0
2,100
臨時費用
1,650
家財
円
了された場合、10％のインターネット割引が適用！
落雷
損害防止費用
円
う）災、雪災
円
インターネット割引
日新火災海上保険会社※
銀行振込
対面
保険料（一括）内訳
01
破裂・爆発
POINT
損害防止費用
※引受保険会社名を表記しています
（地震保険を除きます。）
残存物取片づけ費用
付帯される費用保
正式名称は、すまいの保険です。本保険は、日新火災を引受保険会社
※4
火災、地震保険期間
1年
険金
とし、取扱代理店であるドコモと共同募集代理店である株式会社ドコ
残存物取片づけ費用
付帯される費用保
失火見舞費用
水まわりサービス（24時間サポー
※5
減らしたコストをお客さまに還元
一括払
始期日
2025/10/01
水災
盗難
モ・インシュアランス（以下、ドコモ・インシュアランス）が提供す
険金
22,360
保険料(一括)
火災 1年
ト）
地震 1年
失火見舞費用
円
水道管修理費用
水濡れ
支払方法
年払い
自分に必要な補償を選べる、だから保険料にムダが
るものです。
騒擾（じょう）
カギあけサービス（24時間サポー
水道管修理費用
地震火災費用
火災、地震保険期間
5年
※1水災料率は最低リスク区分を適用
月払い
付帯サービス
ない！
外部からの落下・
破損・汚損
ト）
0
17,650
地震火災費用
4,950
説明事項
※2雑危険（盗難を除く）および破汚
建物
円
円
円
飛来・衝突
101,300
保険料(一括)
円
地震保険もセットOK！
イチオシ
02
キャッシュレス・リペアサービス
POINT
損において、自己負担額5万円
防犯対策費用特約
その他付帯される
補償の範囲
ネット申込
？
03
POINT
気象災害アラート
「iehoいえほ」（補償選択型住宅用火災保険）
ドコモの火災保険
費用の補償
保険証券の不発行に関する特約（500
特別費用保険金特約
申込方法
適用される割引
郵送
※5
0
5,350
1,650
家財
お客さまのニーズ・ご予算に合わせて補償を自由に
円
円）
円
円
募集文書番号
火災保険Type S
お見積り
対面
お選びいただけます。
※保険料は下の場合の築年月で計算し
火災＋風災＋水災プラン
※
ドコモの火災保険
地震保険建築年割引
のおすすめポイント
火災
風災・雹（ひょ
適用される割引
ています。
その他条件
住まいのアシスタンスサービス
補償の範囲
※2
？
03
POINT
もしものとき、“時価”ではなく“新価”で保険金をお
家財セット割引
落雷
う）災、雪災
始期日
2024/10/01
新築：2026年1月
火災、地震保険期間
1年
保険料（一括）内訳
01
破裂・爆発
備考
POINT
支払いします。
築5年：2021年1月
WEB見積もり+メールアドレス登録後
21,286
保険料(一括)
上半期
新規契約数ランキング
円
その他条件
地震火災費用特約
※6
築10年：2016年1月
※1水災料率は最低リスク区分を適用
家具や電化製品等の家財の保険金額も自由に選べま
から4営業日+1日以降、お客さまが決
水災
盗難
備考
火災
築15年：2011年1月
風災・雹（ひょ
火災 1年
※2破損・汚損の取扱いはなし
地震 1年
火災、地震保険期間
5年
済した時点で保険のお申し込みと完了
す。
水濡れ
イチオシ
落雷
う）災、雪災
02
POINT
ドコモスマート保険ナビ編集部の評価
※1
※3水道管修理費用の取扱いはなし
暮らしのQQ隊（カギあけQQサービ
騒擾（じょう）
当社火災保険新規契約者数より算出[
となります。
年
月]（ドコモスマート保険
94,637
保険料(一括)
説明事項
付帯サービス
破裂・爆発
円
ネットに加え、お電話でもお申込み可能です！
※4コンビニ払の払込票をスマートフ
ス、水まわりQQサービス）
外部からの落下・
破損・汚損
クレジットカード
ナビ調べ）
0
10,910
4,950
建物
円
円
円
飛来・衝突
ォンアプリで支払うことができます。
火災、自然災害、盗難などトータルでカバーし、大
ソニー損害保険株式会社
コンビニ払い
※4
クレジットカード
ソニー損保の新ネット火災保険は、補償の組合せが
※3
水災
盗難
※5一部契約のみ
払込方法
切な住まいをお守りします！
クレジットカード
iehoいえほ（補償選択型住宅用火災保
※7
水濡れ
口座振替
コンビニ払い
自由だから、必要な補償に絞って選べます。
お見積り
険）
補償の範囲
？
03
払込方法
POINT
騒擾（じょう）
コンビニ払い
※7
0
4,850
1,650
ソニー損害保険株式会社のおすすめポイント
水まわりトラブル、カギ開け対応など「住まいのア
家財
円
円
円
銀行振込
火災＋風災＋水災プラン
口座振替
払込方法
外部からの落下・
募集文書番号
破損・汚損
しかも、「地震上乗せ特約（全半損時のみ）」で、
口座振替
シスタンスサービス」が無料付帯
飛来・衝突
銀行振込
_ _ _
* **TASK DIRECTIONS**: Every entry above must be copied exactly.

* **ANSWER FOR THIS EXERCISE**:
0
2,100
臨時費用
1,650
家財
円
了された場合、10％のインターネット割引が適用！
落雷
損害防止費用
円
う）災、雪災
円
インターネット割引
日新火災海上保険会社※
銀行振込
対面
保険料（一括）内訳
01
破裂・爆発
POINT
損害防止費用
※引受保険会社名を表記しています
（地震保険を除きます。）
残存物取片づけ費用
付帯される費用保
正式名称は、すまいの保険です。本保険は、日新火災を引受保険会社
※4
火災、地震保険期間
1年
険金
とし、取扱代理店であるドコモと共同募集代理店である株式会社ドコ
残存物取片づけ費用
付帯される費用保
失火見舞費用
水まわりサービス（24時間サポー
※5
減らしたコストをお客さまに還元
一括払
始期日
2025/10/01
水災
盗難
モ・インシュアランス（以下、ドコモ・インシュアランス）が提供す
険金
22,360
保険料(一括)
火災 1年
ト）
地震 1年
失火見舞費用
円
水道管修理費用
水濡れ
支払方法
年払い
自分に必要な補償を選べる、だから保険料にムダが
るものです。
騒擾（じょう）
カギあけサービス（24時間サポー
水道管修理費用
地震火災費用
火災、地震保険期間
5年
※1水災料率は最低リスク区分を適用
月払い
付帯サービス
ない！
外部からの落下・
破損・汚損
ト）
0
17,650
地震火災費用
4,950
説明事項
※2雑危険（盗難を除く）および破汚
建物
円
円
円
飛来・衝突
101,300
保険料(一括)
円
地震保険もセットOK！
イチオシ
02
キャッシュレス・リペアサービス
POINT
損において、自己負担額5万円
防犯対策費用特約
その他付帯される
補償の範囲
ネット申込
？
03
POINT
気象災害アラート
「iehoいえほ」（補償選択型住宅用火災保険）
ドコモの火災保険
費用の補償
保険証券の不発行に関する特約（500
特別費用保険金特約
申込方法
適用される割引
郵送
※5
0
5,350
1,650
家財
お客さまのニーズ・ご予算に合わせて補償を自由に
円
円）
円
円
募集文書番号
火災保険Type S
お見積り
対面
お選びいただけます。
※保険料は下の場合の築年月で計算し
火災＋風災＋水災プラン
※
ドコモの火災保険
地震保険建築年割引
のおすすめポイント
火災
風災・雹（ひょ
適用される割引
ています。
その他条件
住まいのアシスタンスサービス
補償の範囲
※2
？
03
POINT
もしものとき、“時価”ではなく“新価”で保険金をお
家財セット割引
落雷
う）災、雪災
始期日
2024/10/01
新築：2026年1月
火災、地震保険期間
1年
保険料（一括）内訳
01
破裂・爆発
備考
POINT
支払いします。
築5年：2021年1月
WEB見積もり+メールアドレス登録後
21,286
保険料(一括)
上半期
新規契約数ランキング
円
その他条件
地震火災費用特約
※6
築10年：2016年1月
※1水災料率は最低リスク区分を適用
家具や電化製品等の家財の保険金額も自由に選べま
から4営業日+1日以降、お客さまが決
水災
盗難
備考
火災
築15年：2011年1月
風災・雹（ひょ
火災 1年
※2破損・汚損の取扱いはなし
地震 1年
火災、地震保険期間
5年
済した時点で保険のお申し込みと完了
す。
水濡れ
イチオシ
落雷
う）災、雪災
02
POINT
ドコモスマート保険ナビ編集部の評価
※1
※3水道管修理費用の取扱いはなし
暮らしのQQ隊（カギあけQQサービ
騒擾（じょう）
当社火災保険新規契約者数より算出[
となります。
年
月]（ドコモスマート保険
94,637
保険料(一括)
説明事項
付帯サービス
破裂・爆発
円
ネットに加え、お電話でもお申込み可能です！
※4コンビニ払の払込票をスマートフ
ス、水まわりQQサービス）
外部からの落下・
破損・汚損
クレジットカード
ナビ調べ）
0
10,910
4,950
建物
円
円
円
飛来・衝突
ォンアプリで支払うことができます。
火災、自然災害、盗難などトータルでカバーし、大
ソニー損害保険株式会社
コンビニ払い
※4
クレジットカード
ソニー損保の新ネット火災保険は、補償の組合せが
※3
水災
盗難
※5一部契約のみ
払込方法
切な住まいをお守りします！
クレジットカード
iehoいえほ（補償選択型住宅用火災保
※7
水濡れ
口座振替
コンビニ払い
自由だから、必要な補償に絞って選べます。
お見積り
険）
補償の範囲
？
03
払込方法
POINT
騒擾（じょう）
コンビニ払い
※7
0
4,850
1,650
ソニー損害保険株式会社のおすすめポイント
水まわりトラブル、カギ開け対応など「住まいのア
家財
円
円
円
銀行振込
火災＋風災＋水災プラン
口座振替
払込方法
外部からの落下・
募集文書番号
破損・汚損
しかも、「地震上乗せ特約（全半損時のみ）」で、
口座振替
シスタンスサービス」が無料付帯
飛来・衝突
銀行振込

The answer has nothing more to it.